Innovation: Le mythe des solutions sans problème

La scène se passe à Lyon il y a quelques mois. Je suis invité pour présenter l’effectuation à un groupe d’artistes. L’effectuation à des artistes? Oui, car l’effectuation étant un principe général de création de nouveauté, il existe de nombreux parallèles entre l’entrepreneuriat et l’art, et la session avait pour but d’explorer ces parallèles. Enfin bref… je donne des exemples d’entreprises ayant démarré de manière effectuale (sans idée précise et progressé chemin faisant sur la bases de rencontres inopinées) et j’évoque les débuts de Facebook. Très vite j’ai droit aux classiques « Facebook c’est l’innovation inutile » et le « symbole de la futilité de notre époque. » Bien qu’utilisant très peu Facebook, je ne partage pas du tout cet avis. L’innovation est souvent inutile… au début.

D’une manière générale, il est très commun de dénigrer une nouvelle technologie en expliquant qu’elle est inutile. L’expression consacrée est « Une solution sans problème. » En ce moment, c’est l’internet des objets (IoT – Internet of things) qui fait l’objet de ce jugement. Après tout, à part l’engouement des startups, personne n’a jamais demandé d’IoT, et l’idée d’avoir un grille-pain connecté à son iPhone, passé l’amusement, est tout bonnement ridicule.

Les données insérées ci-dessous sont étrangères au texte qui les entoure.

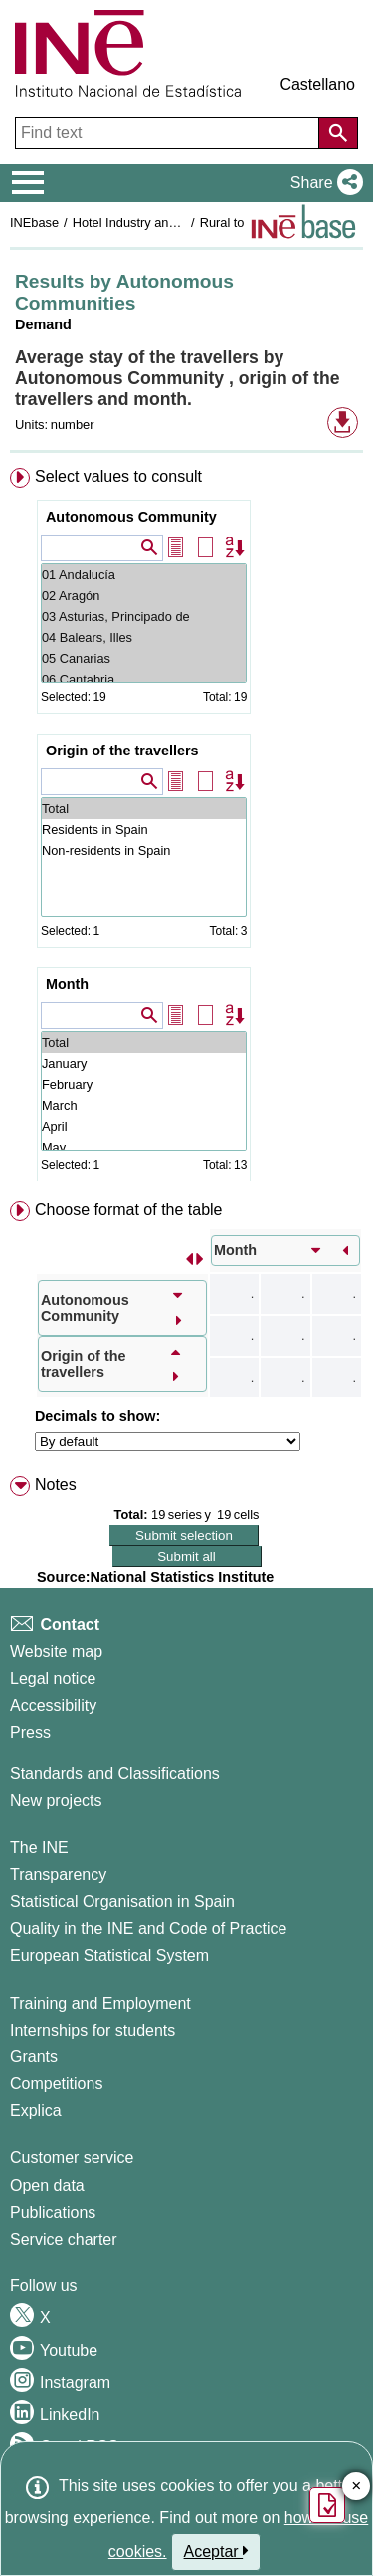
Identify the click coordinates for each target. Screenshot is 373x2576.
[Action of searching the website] (338, 133)
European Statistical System (109, 1955)
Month (67, 984)
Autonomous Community (131, 517)
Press (30, 1732)
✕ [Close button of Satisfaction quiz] (356, 2486)
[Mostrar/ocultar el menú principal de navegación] (28, 183)
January (144, 1063)
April (144, 1126)
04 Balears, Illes (144, 637)
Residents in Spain (144, 829)
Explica (36, 2110)
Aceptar (216, 2551)
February (144, 1084)
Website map (56, 1651)
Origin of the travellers (122, 750)
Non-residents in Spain (144, 850)
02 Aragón (144, 595)
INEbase (34, 222)
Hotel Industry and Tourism (148, 222)
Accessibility (53, 1705)
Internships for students (92, 2030)
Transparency (58, 1874)
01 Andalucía (144, 574)
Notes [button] (56, 1484)
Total (144, 808)
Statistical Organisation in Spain (122, 1901)
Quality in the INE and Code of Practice (148, 1928)
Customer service (71, 2157)
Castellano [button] (317, 84)
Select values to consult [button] (118, 476)
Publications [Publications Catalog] (52, 2212)
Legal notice (52, 1678)
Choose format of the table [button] (129, 1209)
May (144, 1147)
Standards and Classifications (115, 1773)
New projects (55, 1800)
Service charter (63, 2239)
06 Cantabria (144, 679)
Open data (47, 2185)
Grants (34, 2056)
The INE (39, 1847)
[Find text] (169, 133)
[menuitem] (186, 828)
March (144, 1105)
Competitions (56, 2083)
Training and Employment (100, 2003)
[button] (322, 183)
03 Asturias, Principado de (144, 616)
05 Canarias (144, 658)
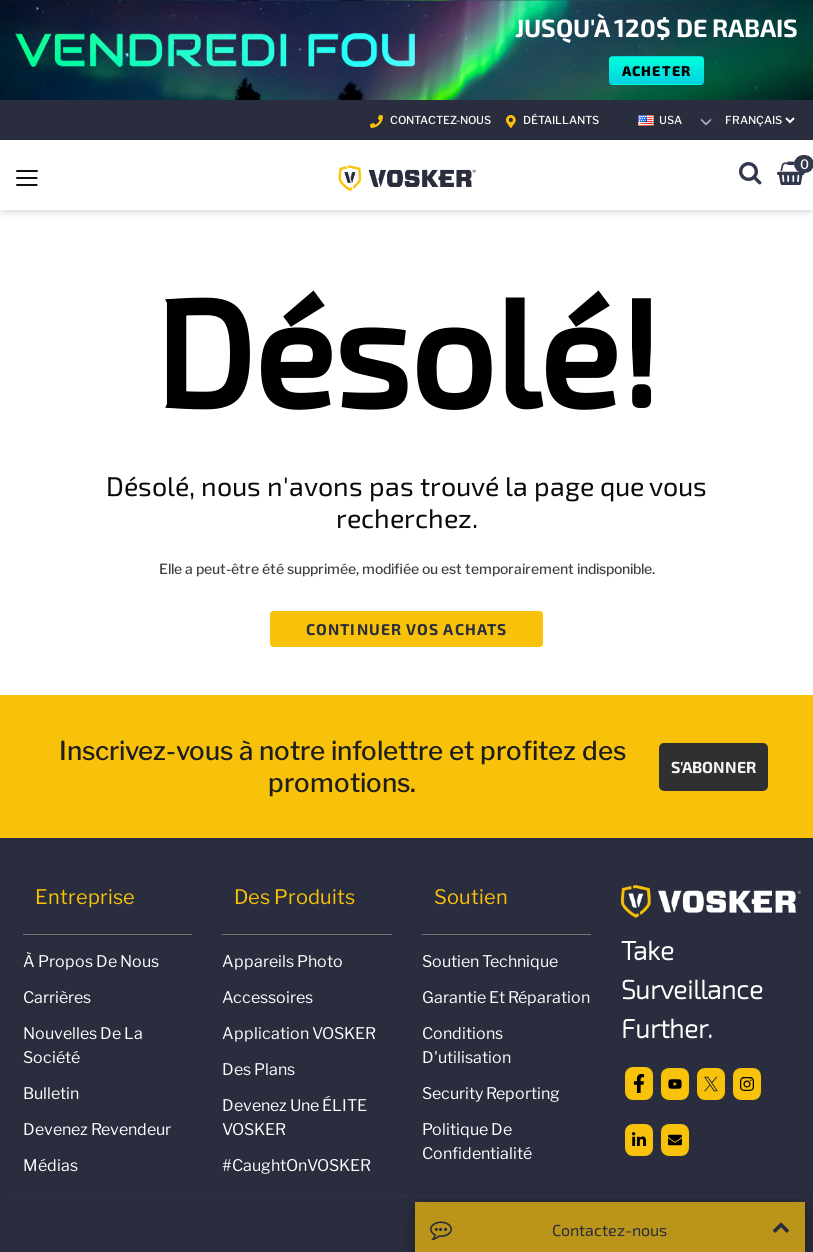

On est tenté de donner raison aux sceptiques tant les technologues prennent parfois un malin plaisir à inventer des trucs qui ne servent à rien, dont personne n’a besoin. Avec tous ces gens qui meurent de faim, ne peuvent-ils pas se consacrer à des inventions utiles? Il ne fait aucun doute qu’une large partie de l’intérêt autour de l’IoT traduit une bulle médiatico-financière qui finira par se dégonfler.

Et pourtant, le doigt sur la gâchette, et au moment d’appuyer, je me fais deux réflexions.

1) La première, c’est qu’en matière d’innovation, on ne peut jamais savoir à l’avance à quoi servira ce qu’on invente. Je rappelle toujours que l’échographie, qui a eu un impact considérable sur la santé humaine à partir des années 50, a été inventé en 1911… comme technique de détection des sous-marins allemands. La plupart des choses dont nous ne pouvons aujourd’hui nous passer ont d’abord été dénigrées, et même très violemment attaquées, avant d’être acceptées, puis banalisées: le train, le vélo, la voiture, les livres, le théâtre, la télévision, le téléphone, etc. La liste n’en finit pas de toutes ces choses « inutiles » qui sont devenus indispensables. Dans les années 70, Le Monde avait titré « Laser à quoi? Laser à rien ». Dix ans plus tard, j’avais un lecteur laser dans mon salon. Lorsque Steve Jobs a présenté le premier iPad, tout le monde s’est moqué de lui. J’avais à l’époque fait un sondage dans ma classe de MBA, la cible parfaite pour ce produit, et sur 45 participants, environ 5 avaient indiqué vouloir l’acheter. On sait ce que la suite a donné.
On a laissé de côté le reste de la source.